Exercise requirements: Write out the whole listing exactly; no images belong in it.

Data shown:

<<<<

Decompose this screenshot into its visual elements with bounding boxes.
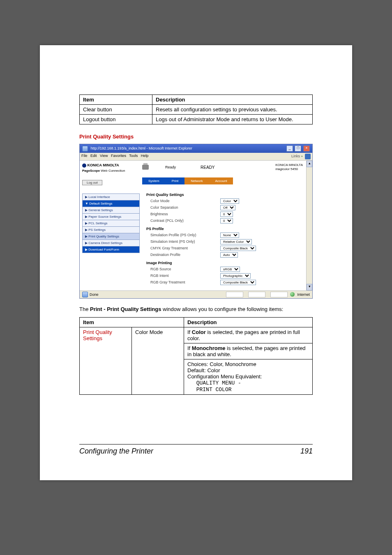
select-rgb-intent[interactable]: Photographic: [220, 273, 251, 279]
label-dest-profile: Destination Profile: [146, 253, 220, 257]
cell-item-group: Print Quality Settings: [80, 327, 132, 394]
select-contrast[interactable]: 0: [220, 218, 233, 223]
sidebar-item-camera-direct[interactable]: ▶ Camera Direct Settings: [82, 240, 140, 246]
brand-label: KONICA MINOLTA: [88, 163, 119, 167]
scroll-up-icon[interactable]: ▴: [307, 161, 312, 167]
select-cmyk-gray[interactable]: Composite Black: [220, 246, 256, 251]
side-nav: ▶ Local Interface ▼ Default Settings ▶ G…: [82, 193, 140, 253]
sidebar-item-paper-source[interactable]: ▶ Paper Source Settings: [82, 213, 140, 220]
sidebar-item-print-quality[interactable]: ▶ Print Quality Settings: [82, 233, 140, 240]
status-zone: Internet: [297, 292, 310, 297]
tab-system[interactable]: System: [142, 177, 166, 184]
section-title: Print Quality Settings: [79, 134, 313, 140]
table-header-description: Description: [152, 95, 313, 105]
label-brightness: Brightness: [146, 212, 220, 216]
logout-button[interactable]: Log out: [82, 180, 102, 185]
sidebar-item-local-interface[interactable]: ▶ Local Interface: [82, 193, 140, 200]
brand-logo-icon: [82, 164, 86, 168]
menu-edit[interactable]: Edit: [90, 154, 97, 158]
sidebar-item-pcl-settings[interactable]: ▶ PCL Settings: [82, 220, 140, 226]
printer-icon: [142, 165, 149, 170]
label-rgb-source: RGB Source: [146, 267, 220, 271]
label-sim-profile: Simulation Profile (PS Only): [146, 233, 220, 237]
label-color-mode: Color Mode: [146, 199, 220, 203]
label-rgb-intent: RGB Intent: [146, 274, 220, 278]
page-footer: Configuring the Printer 191: [79, 444, 313, 456]
status-segment: [270, 292, 288, 297]
select-dest-profile[interactable]: Auto: [220, 252, 238, 258]
sidebar-item-general-settings[interactable]: ▶ General Settings: [82, 207, 140, 213]
footer-page-number: 191: [300, 447, 313, 456]
window-controls: _ □ ×: [286, 145, 310, 152]
links-label: Links: [291, 154, 300, 158]
browser-statusbar: Done Internet: [80, 290, 312, 298]
cell-desc: Logs out of Administrator Mode and retur…: [152, 115, 313, 124]
group-title-image: Image Printing: [146, 261, 299, 265]
label-color-separation: Color Separation: [146, 205, 220, 210]
paragraph-intro: The Print - Print Quality Settings windo…: [79, 306, 313, 312]
table-header-item: Item: [80, 95, 152, 105]
group-title-ps: PS Profile: [146, 227, 299, 231]
window-titlebar: http://192.168.1.193/a_index.html - Micr…: [80, 144, 312, 153]
select-color-separation[interactable]: Off: [220, 205, 235, 210]
table-header-item: Item: [80, 317, 184, 327]
status-ready-label: Ready: [165, 165, 176, 169]
ie-icon: [82, 146, 88, 152]
cell-desc-p1: If Color is selected, the pages are prin…: [184, 327, 313, 343]
status-page-icon: [82, 292, 88, 297]
footer-section-title: Configuring the Printer: [79, 447, 153, 456]
status-ready: READY: [201, 165, 214, 170]
table-item-description-1: Item Description Clear button Resets all…: [79, 94, 313, 124]
menu-help[interactable]: Help: [141, 154, 149, 158]
sidebar-item-default-settings[interactable]: ▼ Default Settings: [82, 200, 140, 207]
screenshot-right-column: Ready READY KONICA MINOLTA magicolor 545…: [142, 161, 306, 290]
menu-tools[interactable]: Tools: [129, 154, 138, 158]
tab-network[interactable]: Network: [184, 177, 209, 184]
menu-favorites[interactable]: Favorites: [111, 154, 126, 158]
label-cmyk-gray: CMYK Gray Treatment: [146, 246, 220, 250]
cell-sub-item: Color Mode: [132, 327, 184, 394]
table-row: Clear button Resets all configuration se…: [80, 105, 313, 115]
brand-subtitle: PageScope Web Connection: [82, 169, 140, 173]
table-row: Logout button Logs out of Administrator …: [80, 115, 313, 124]
select-rgb-gray[interactable]: Composite Black: [220, 280, 256, 285]
maximize-button[interactable]: □: [295, 145, 301, 152]
label-rgb-gray: RGB Gray Treatment: [146, 280, 220, 284]
scroll-down-icon[interactable]: ▾: [307, 284, 312, 290]
document-page: Item Description Clear button Resets all…: [40, 45, 352, 480]
sidebar-item-ps-settings[interactable]: ▶ PS Settings: [82, 226, 140, 233]
close-button[interactable]: ×: [303, 145, 310, 152]
minimize-button[interactable]: _: [286, 145, 293, 152]
cell-desc-p2: If Monochrome is selected, the pages are…: [184, 343, 313, 359]
sidebar-item-download-font[interactable]: ▶ Download Font/Form: [82, 246, 140, 253]
label-contrast: Contrast (PCL Only): [146, 219, 220, 223]
table-item-description-2: Item Description Print Quality Settings …: [79, 317, 313, 395]
table-header-description: Description: [184, 317, 313, 327]
select-brightness[interactable]: 0: [220, 212, 233, 217]
group-title-pq: Print Quality Settings: [146, 193, 299, 197]
settings-panel: Print Quality Settings Color ModeColor C…: [142, 186, 303, 288]
cell-desc: Resets all configuration settings to pre…: [152, 105, 313, 115]
table-row: Print Quality Settings Color Mode If Col…: [80, 327, 313, 343]
browser-menubar: File Edit View Favorites Tools Help Link…: [80, 153, 312, 161]
throbber-icon: [305, 154, 311, 159]
internet-zone-icon: [290, 292, 295, 297]
embedded-screenshot: http://192.168.1.193/a_index.html - Micr…: [79, 144, 313, 299]
cell-item: Clear button: [80, 105, 152, 115]
select-rgb-source[interactable]: sRGB: [220, 267, 240, 272]
menu-view[interactable]: View: [100, 154, 108, 158]
tab-print[interactable]: Print: [166, 177, 184, 184]
cell-desc-choices: Choices: Color, Monochrome Default: Colo…: [184, 359, 313, 394]
scrollbar-vertical[interactable]: ▴ ▾: [306, 161, 312, 290]
select-color-mode[interactable]: Color: [220, 198, 239, 204]
select-sim-profile[interactable]: None: [220, 233, 239, 238]
status-segment: [248, 292, 265, 297]
tab-strip: System Print Network Account: [142, 177, 303, 184]
window-title: http://192.168.1.193/a_index.html - Micr…: [91, 146, 192, 150]
cell-item: Logout button: [80, 115, 152, 124]
links-chevron-icon[interactable]: »: [301, 154, 303, 158]
tab-account[interactable]: Account: [209, 177, 233, 184]
screenshot-left-column: KONICA MINOLTA PageScope Web Connection …: [80, 161, 142, 290]
menu-file[interactable]: File: [81, 154, 88, 158]
select-sim-intent[interactable]: Relative Color: [220, 239, 252, 244]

>>>>

Your response:
Decompose this screenshot into its visual elements with bounding boxes.
select-rgb-intent[interactable]: Photographic: [220, 273, 251, 279]
label-dest-profile: Destination Profile: [146, 253, 220, 257]
cell-item-group: Print Quality Settings: [80, 327, 132, 394]
select-contrast[interactable]: 0: [220, 218, 233, 223]
sidebar-item-camera-direct[interactable]: ▶ Camera Direct Settings: [82, 240, 140, 246]
brand-label: KONICA MINOLTA: [88, 163, 119, 167]
scroll-up-icon[interactable]: ▴: [307, 161, 312, 167]
select-cmyk-gray[interactable]: Composite Black: [220, 246, 256, 251]
side-nav: ▶ Local Interface ▼ Default Settings ▶ G…: [82, 193, 140, 253]
sidebar-item-paper-source[interactable]: ▶ Paper Source Settings: [82, 213, 140, 220]
sidebar-item-print-quality[interactable]: ▶ Print Quality Settings: [82, 233, 140, 240]
status-zone: Internet: [297, 292, 310, 297]
tab-system[interactable]: System: [142, 177, 166, 184]
section-title: Print Quality Settings: [79, 134, 313, 140]
table-header-description: Description: [152, 95, 313, 105]
label-brightness: Brightness: [146, 212, 220, 216]
logout-button[interactable]: Log out: [82, 180, 102, 185]
sidebar-item-local-interface[interactable]: ▶ Local Interface: [82, 193, 140, 200]
brand-logo-icon: [82, 164, 86, 168]
menu-edit[interactable]: Edit: [90, 154, 97, 158]
sidebar-item-pcl-settings[interactable]: ▶ PCL Settings: [82, 220, 140, 226]
printer-icon: [142, 165, 149, 170]
label-rgb-source: RGB Source: [146, 267, 220, 271]
label-sim-profile: Simulation Profile (PS Only): [146, 233, 220, 237]
label-color-mode: Color Mode: [146, 199, 220, 203]
label-rgb-intent: RGB Intent: [146, 274, 220, 278]
page-footer: Configuring the Printer 191: [79, 444, 313, 456]
status-segment: [270, 292, 288, 297]
select-dest-profile[interactable]: Auto: [220, 252, 238, 258]
sidebar-item-general-settings[interactable]: ▶ General Settings: [82, 207, 140, 213]
footer-page-number: 191: [300, 447, 313, 456]
window-controls: _ □ ×: [286, 145, 310, 152]
links-label: Links: [291, 154, 300, 158]
browser-statusbar: Done Internet: [80, 290, 312, 298]
cell-desc: Logs out of Administrator Mode and retur…: [152, 115, 313, 124]
group-title-image: Image Printing: [146, 261, 299, 265]
label-color-separation: Color Separation: [146, 205, 220, 210]
paragraph-intro: The Print - Print Quality Settings windo…: [79, 306, 313, 312]
table-header-item: Item: [80, 95, 152, 105]
group-title-ps: PS Profile: [146, 227, 299, 231]
window-titlebar: http://192.168.1.193/a_index.html - Micr…: [80, 144, 312, 153]
select-color-separation[interactable]: Off: [220, 205, 235, 210]
table-header-item: Item: [80, 317, 184, 327]
status-ready-label: Ready: [165, 165, 176, 169]
ie-icon: [82, 146, 88, 152]
cell-desc-p1: If Color is selected, the pages are prin…: [184, 327, 313, 343]
status-page-icon: [82, 292, 88, 297]
footer-section-title: Configuring the Printer: [79, 447, 153, 456]
status-ready: READY: [201, 165, 214, 170]
table-item-description-1: Item Description Clear button Resets all…: [79, 94, 313, 124]
menu-help[interactable]: Help: [141, 154, 149, 158]
sidebar-item-default-settings[interactable]: ▼ Default Settings: [82, 200, 140, 207]
screenshot-right-column: Ready READY KONICA MINOLTA magicolor 545…: [142, 161, 306, 290]
menu-tools[interactable]: Tools: [129, 154, 138, 158]
tab-network[interactable]: Network: [184, 177, 209, 184]
menu-favorites[interactable]: Favorites: [111, 154, 126, 158]
label-cmyk-gray: CMYK Gray Treatment: [146, 246, 220, 250]
cell-sub-item: Color Mode: [132, 327, 184, 394]
table-row: Clear button Resets all configuration se…: [80, 105, 313, 115]
brand-subtitle: PageScope Web Connection: [82, 169, 140, 173]
table-row: Logout button Logs out of Administrator …: [80, 115, 313, 124]
select-rgb-gray[interactable]: Composite Black: [220, 280, 256, 285]
maximize-button[interactable]: □: [295, 145, 301, 152]
label-rgb-gray: RGB Gray Treatment: [146, 280, 220, 284]
scroll-down-icon[interactable]: ▾: [307, 284, 312, 290]
document-page: Item Description Clear button Resets all…: [40, 45, 352, 480]
sidebar-item-ps-settings[interactable]: ▶ PS Settings: [82, 226, 140, 233]
close-button[interactable]: ×: [303, 145, 310, 152]
minimize-button[interactable]: _: [286, 145, 293, 152]
cell-desc-p2: If Monochrome is selected, the pages are…: [184, 343, 313, 359]
sidebar-item-download-font[interactable]: ▶ Download Font/Form: [82, 246, 140, 253]
label-contrast: Contrast (PCL Only): [146, 219, 220, 223]
table-item-description-2: Item Description Print Quality Settings …: [79, 317, 313, 395]
table-header-description: Description: [184, 317, 313, 327]
select-brightness[interactable]: 0: [220, 212, 233, 217]
group-title-pq: Print Quality Settings: [146, 193, 299, 197]
settings-panel: Print Quality Settings Color ModeColor C…: [142, 186, 303, 288]
cell-desc: Resets all configuration settings to pre…: [152, 105, 313, 115]
table-row: Print Quality Settings Color Mode If Col…: [80, 327, 313, 343]
browser-menubar: File Edit View Favorites Tools Help Link…: [80, 153, 312, 161]
throbber-icon: [305, 154, 311, 159]
internet-zone-icon: [290, 292, 295, 297]
embedded-screenshot: http://192.168.1.193/a_index.html - Micr…: [79, 144, 313, 299]
cell-item: Clear button: [80, 105, 152, 115]
select-rgb-source[interactable]: sRGB: [220, 267, 240, 272]
menu-view[interactable]: View: [100, 154, 108, 158]
tab-print[interactable]: Print: [166, 177, 184, 184]
cell-desc-choices: Choices: Color, Monochrome Default: Colo…: [184, 359, 313, 394]
scrollbar-vertical[interactable]: ▴ ▾: [306, 161, 312, 290]
select-color-mode[interactable]: Color: [220, 198, 239, 204]
select-sim-profile[interactable]: None: [220, 233, 239, 238]
status-segment: [248, 292, 265, 297]
tab-strip: System Print Network Account: [142, 177, 303, 184]
window-title: http://192.168.1.193/a_index.html - Micr…: [91, 146, 192, 150]
cell-item: Logout button: [80, 115, 152, 124]
links-chevron-icon[interactable]: »: [301, 154, 303, 158]
tab-account[interactable]: Account: [209, 177, 233, 184]
screenshot-left-column: KONICA MINOLTA PageScope Web Connection …: [80, 161, 142, 290]
menu-file[interactable]: File: [81, 154, 88, 158]
select-sim-intent[interactable]: Relative Color: [220, 239, 252, 244]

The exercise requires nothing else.